Assigned task - Which lines below fall between the one containing "delay a Broadway" and the one containing "parents and children, and"? Repeat them exactly, counting both of those lines, and add nothing else.

┌─ Material supplied

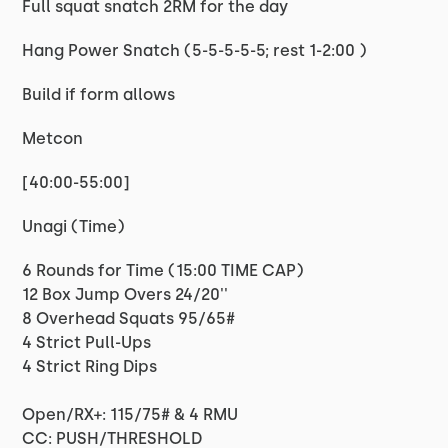
Full squat snatch 2RM for the day
Hang Power Snatch (5-5-5-5-5; rest 1-2:00 )
Build if form allows
Metcon
[40:00-55:00]
Unagi (Time)
6 Rounds for Time (15:00 TIME CAP)
12 Box Jump Overs 24/20''
8 Overhead Squats 95/65#
4 Strict Pull-Ups
4 Strict Ring Dips
Open/RX+: 115/75# & 4 RMU
CC: PUSH/THRESHOLD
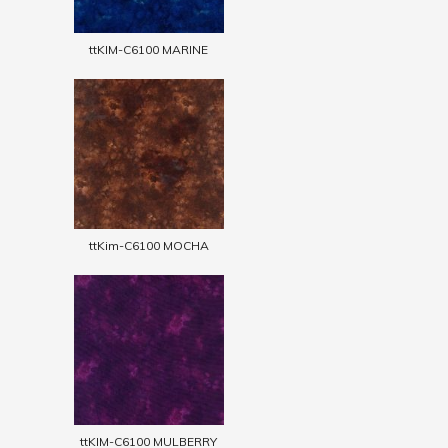
ttKIM-C6100 MARINE
ttKim-C6100 MOCHA
ttKIM-C6100 MULBERRY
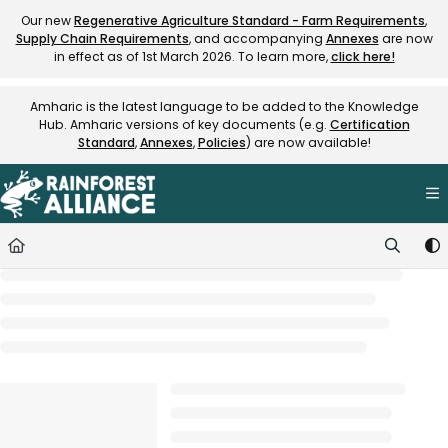
Documentation Index
Our new
Regenerative Agriculture Standard - Farm Requirements
,
Supply Chain Requirements
, and accompanying
Annexes
are now
Fetch the complete documentation index at:
https://knowledge.rainfore
in effect as of 1st March 2026. To learn more,
click here!
Use this file to discover all available pages before exploring further.
Amharic is the latest language to be added to the Knowledge
Hub. Amharic versions of key documents (e.g.
Certification
Standard
,
Annexes
,
Policies
) are now available!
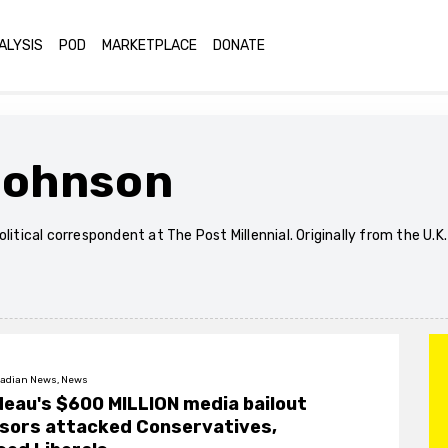
ALYSIS
POD
MARKETPLACE
DONATE
Johnson
olitical correspondent at The Post Millennial. Originally from the U.K
adian News, News
eau's $600 MILLION media bailout
sors attacked Conservatives,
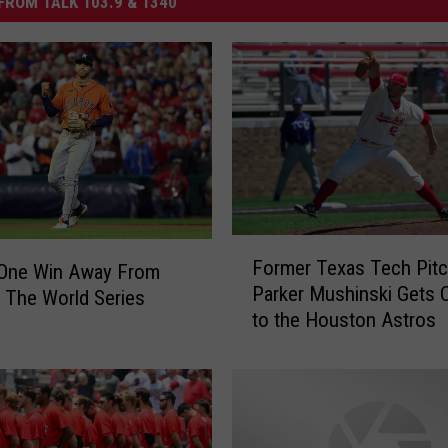
FROM TALK 103.9 & 1340
F
Former Texas Tech Pitc
 One Win Away From
o
Parker Mushinski Gets C
 The World Series
r
to the Houston Astros
m
e
r
T
e
x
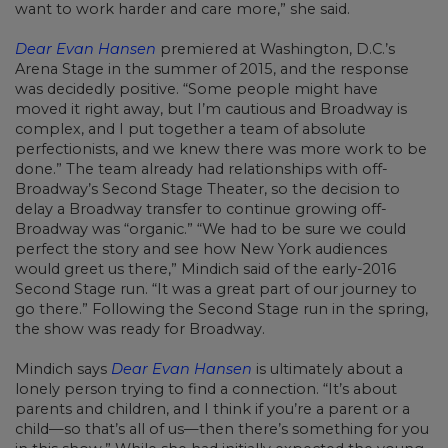
want to work harder and care more,” she said.
Dear Evan Hansen
premiered at Washington, D.C.’s
Arena Stage in the summer of 2015, and the response
was decidedly positive. “Some people might have
moved it right away, but I’m cautious and Broadway is
complex, and I put together a team of absolute
perfectionists, and we knew there was more work to be
done.” The team already had relationships with off-
Broadway’s Second Stage Theater, so the decision to
delay a Broadway transfer to continue growing off-
Broadway was “organic.” “We had to be sure we could
perfect the story and see how New York audiences
would greet us there,” Mindich said of the early-2016
Second Stage run. “It was a great part of our journey to
go there.” Following the Second Stage run in the spring,
the show was ready for Broadway.
Mindich says
Dear Evan Hansen
is ultimately about a
lonely person trying to find a connection. “It’s about
parents and children, and I think if you’re a parent or a
child—so that’s all of us—then there’s something for you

└─

Response to the exercise -
delay a Broadway transfer to continue growing off-
Broadway was “organic.” “We had to be sure we could
perfect the story and see how New York audiences
would greet us there,” Mindich said of the early-2016
Second Stage run. “It was a great part of our journey to
go there.” Following the Second Stage run in the spring,
the show was ready for Broadway.
Mindich says
Dear Evan Hansen
is ultimately about a
lonely person trying to find a connection. “It’s about
parents and children, and I think if you’re a parent or a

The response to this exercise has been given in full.